Task to complete - A verbatim copy of all the data is required, minus any images.

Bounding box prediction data
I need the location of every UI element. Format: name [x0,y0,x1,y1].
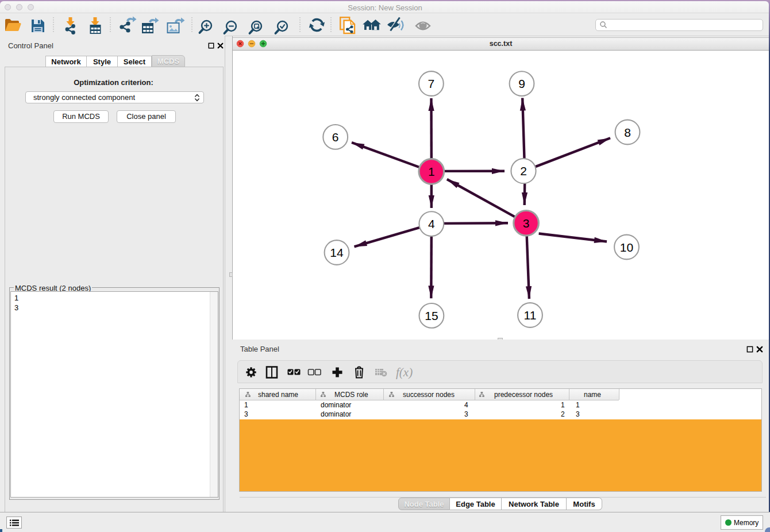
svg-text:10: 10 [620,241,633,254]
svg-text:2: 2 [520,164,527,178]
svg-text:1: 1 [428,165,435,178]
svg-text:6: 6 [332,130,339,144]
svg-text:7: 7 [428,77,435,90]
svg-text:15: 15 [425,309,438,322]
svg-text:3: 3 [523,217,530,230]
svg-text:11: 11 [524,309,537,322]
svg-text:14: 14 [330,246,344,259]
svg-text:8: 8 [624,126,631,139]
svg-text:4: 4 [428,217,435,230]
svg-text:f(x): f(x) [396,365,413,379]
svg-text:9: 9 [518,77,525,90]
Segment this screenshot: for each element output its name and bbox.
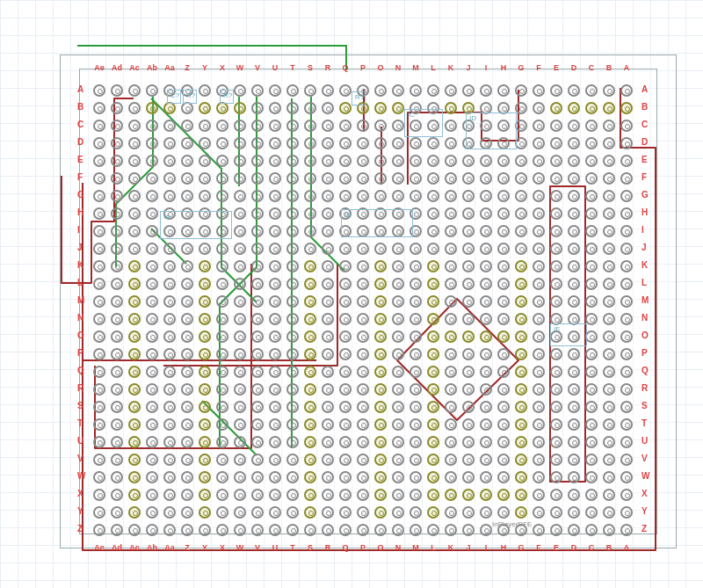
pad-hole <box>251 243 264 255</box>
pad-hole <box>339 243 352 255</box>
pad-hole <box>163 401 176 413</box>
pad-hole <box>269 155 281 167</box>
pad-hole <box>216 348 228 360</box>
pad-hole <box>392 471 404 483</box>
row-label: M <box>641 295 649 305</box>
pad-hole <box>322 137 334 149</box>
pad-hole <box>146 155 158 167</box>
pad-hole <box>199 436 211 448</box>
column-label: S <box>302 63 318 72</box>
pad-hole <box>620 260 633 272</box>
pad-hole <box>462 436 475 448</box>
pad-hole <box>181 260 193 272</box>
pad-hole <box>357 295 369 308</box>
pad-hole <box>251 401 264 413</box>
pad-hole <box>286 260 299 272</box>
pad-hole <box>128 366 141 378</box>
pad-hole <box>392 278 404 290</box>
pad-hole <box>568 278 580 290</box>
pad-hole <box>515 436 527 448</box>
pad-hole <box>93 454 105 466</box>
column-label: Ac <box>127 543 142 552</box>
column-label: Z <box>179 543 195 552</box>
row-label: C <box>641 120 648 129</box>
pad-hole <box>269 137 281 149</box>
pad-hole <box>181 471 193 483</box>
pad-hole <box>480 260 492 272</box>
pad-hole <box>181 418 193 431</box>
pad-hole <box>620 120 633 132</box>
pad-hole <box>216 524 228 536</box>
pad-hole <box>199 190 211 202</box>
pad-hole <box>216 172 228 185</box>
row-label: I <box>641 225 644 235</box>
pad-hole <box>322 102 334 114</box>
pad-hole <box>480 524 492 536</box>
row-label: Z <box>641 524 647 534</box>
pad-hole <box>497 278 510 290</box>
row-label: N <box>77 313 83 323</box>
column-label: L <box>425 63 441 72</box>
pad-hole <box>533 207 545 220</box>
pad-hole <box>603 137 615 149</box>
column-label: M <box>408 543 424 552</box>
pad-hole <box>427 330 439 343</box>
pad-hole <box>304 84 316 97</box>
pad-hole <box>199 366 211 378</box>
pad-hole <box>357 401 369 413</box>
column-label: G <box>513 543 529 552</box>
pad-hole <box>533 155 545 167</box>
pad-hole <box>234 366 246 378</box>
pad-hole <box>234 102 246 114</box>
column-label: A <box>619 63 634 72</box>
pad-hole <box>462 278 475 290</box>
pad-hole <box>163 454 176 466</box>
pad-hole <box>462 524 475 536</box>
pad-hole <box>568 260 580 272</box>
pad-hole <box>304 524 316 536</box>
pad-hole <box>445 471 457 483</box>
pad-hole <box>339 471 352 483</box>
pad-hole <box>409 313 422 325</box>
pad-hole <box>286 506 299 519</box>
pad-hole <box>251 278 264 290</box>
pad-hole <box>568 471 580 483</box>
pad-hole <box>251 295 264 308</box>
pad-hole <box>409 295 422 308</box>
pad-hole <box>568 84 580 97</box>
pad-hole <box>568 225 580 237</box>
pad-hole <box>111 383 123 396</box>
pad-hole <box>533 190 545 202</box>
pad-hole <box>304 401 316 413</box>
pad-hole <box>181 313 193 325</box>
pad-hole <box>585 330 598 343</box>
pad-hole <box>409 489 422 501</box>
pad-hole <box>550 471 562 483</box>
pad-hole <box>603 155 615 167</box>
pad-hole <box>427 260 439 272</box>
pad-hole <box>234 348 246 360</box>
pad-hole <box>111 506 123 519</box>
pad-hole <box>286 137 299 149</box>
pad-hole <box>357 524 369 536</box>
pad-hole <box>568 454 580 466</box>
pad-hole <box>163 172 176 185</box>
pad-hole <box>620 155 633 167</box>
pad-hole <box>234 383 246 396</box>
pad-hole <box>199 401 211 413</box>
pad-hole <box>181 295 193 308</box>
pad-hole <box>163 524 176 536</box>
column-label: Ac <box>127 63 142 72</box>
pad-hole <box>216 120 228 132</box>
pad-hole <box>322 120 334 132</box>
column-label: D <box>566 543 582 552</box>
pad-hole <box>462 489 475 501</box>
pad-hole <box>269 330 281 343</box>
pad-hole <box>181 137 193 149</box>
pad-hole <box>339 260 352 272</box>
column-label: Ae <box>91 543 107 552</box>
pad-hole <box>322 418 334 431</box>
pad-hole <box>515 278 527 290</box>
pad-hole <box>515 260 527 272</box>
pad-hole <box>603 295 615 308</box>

Problem solution -
I need the location of every UI element. Format: name [x0,y0,x1,y1].
svg-text:10: 10 [620,241,633,254]
svg-text:2: 2 [520,164,527,178]
svg-text:1: 1 [428,165,435,178]
svg-text:6: 6 [332,130,339,144]
svg-text:7: 7 [428,77,435,90]
svg-text:15: 15 [425,309,438,322]
svg-text:3: 3 [523,217,530,230]
svg-text:11: 11 [524,309,537,322]
svg-text:14: 14 [330,246,344,259]
svg-text:8: 8 [624,126,631,139]
svg-text:4: 4 [428,217,435,230]
svg-text:f(x): f(x) [396,365,413,379]
svg-text:9: 9 [518,77,525,90]
Segment this screenshot: for each element output its name and bbox.
pad-hole <box>251 243 264 255</box>
pad-hole <box>339 243 352 255</box>
pad-hole <box>163 401 176 413</box>
pad-hole <box>269 155 281 167</box>
pad-hole <box>216 348 228 360</box>
pad-hole <box>392 471 404 483</box>
row-label: M <box>641 295 649 305</box>
pad-hole <box>322 137 334 149</box>
pad-hole <box>146 155 158 167</box>
pad-hole <box>199 436 211 448</box>
column-label: S <box>302 63 318 72</box>
pad-hole <box>620 260 633 272</box>
pad-hole <box>462 436 475 448</box>
pad-hole <box>181 260 193 272</box>
pad-hole <box>357 295 369 308</box>
pad-hole <box>251 401 264 413</box>
pad-hole <box>286 260 299 272</box>
pad-hole <box>128 366 141 378</box>
pad-hole <box>392 278 404 290</box>
pad-hole <box>568 278 580 290</box>
pad-hole <box>515 436 527 448</box>
pad-hole <box>93 454 105 466</box>
column-label: Ac <box>127 543 142 552</box>
column-label: Z <box>179 543 195 552</box>
row-label: C <box>641 120 648 129</box>
pad-hole <box>269 137 281 149</box>
pad-hole <box>181 471 193 483</box>
pad-hole <box>480 260 492 272</box>
pad-hole <box>181 418 193 431</box>
pad-hole <box>620 120 633 132</box>
pad-hole <box>216 524 228 536</box>
pad-hole <box>199 190 211 202</box>
pad-hole <box>216 172 228 185</box>
row-label: I <box>641 225 644 235</box>
pad-hole <box>322 102 334 114</box>
pad-hole <box>480 524 492 536</box>
row-label: Z <box>641 524 647 534</box>
pad-hole <box>497 278 510 290</box>
row-label: N <box>77 313 83 323</box>
column-label: L <box>425 63 441 72</box>
pad-hole <box>533 207 545 220</box>
pad-hole <box>603 137 615 149</box>
column-label: M <box>408 543 424 552</box>
pad-hole <box>427 330 439 343</box>
pad-hole <box>304 84 316 97</box>
pad-hole <box>199 366 211 378</box>
pad-hole <box>357 401 369 413</box>
column-label: G <box>513 543 529 552</box>
pad-hole <box>533 155 545 167</box>
pad-hole <box>234 366 246 378</box>
pad-hole <box>234 102 246 114</box>
column-label: A <box>619 63 634 72</box>
pad-hole <box>462 278 475 290</box>
pad-hole <box>163 454 176 466</box>
pad-hole <box>462 524 475 536</box>
pad-hole <box>568 260 580 272</box>
pad-hole <box>304 524 316 536</box>
pad-hole <box>445 471 457 483</box>
pad-hole <box>339 471 352 483</box>
pad-hole <box>409 313 422 325</box>
pad-hole <box>286 506 299 519</box>
pad-hole <box>251 278 264 290</box>
pad-hole <box>568 471 580 483</box>
pad-hole <box>251 295 264 308</box>
pad-hole <box>409 295 422 308</box>
pad-hole <box>568 84 580 97</box>
pad-hole <box>568 225 580 237</box>
pad-hole <box>111 383 123 396</box>
pad-hole <box>533 190 545 202</box>
pad-hole <box>304 401 316 413</box>
pad-hole <box>181 313 193 325</box>
pad-hole <box>585 330 598 343</box>
pad-hole <box>409 489 422 501</box>
pad-hole <box>550 471 562 483</box>
pad-hole <box>603 155 615 167</box>
pad-hole <box>427 260 439 272</box>
pad-hole <box>234 348 246 360</box>
pad-hole <box>111 506 123 519</box>
pad-hole <box>286 137 299 149</box>
pad-hole <box>357 524 369 536</box>
pad-hole <box>568 454 580 466</box>
pad-hole <box>163 172 176 185</box>
pad-hole <box>620 155 633 167</box>
pad-hole <box>234 383 246 396</box>
pad-hole <box>199 401 211 413</box>
pad-hole <box>181 295 193 308</box>
pad-hole <box>163 524 176 536</box>
column-label: Ac <box>127 63 142 72</box>
pad-hole <box>216 120 228 132</box>
pad-hole <box>322 120 334 132</box>
column-label: D <box>566 543 582 552</box>
pad-hole <box>462 489 475 501</box>
pad-hole <box>269 330 281 343</box>
pad-hole <box>181 137 193 149</box>
pad-hole <box>339 260 352 272</box>
column-label: Ae <box>91 543 107 552</box>
pad-hole <box>322 418 334 431</box>
pad-hole <box>515 278 527 290</box>
pad-hole <box>515 260 527 272</box>
pad-hole <box>603 295 615 308</box>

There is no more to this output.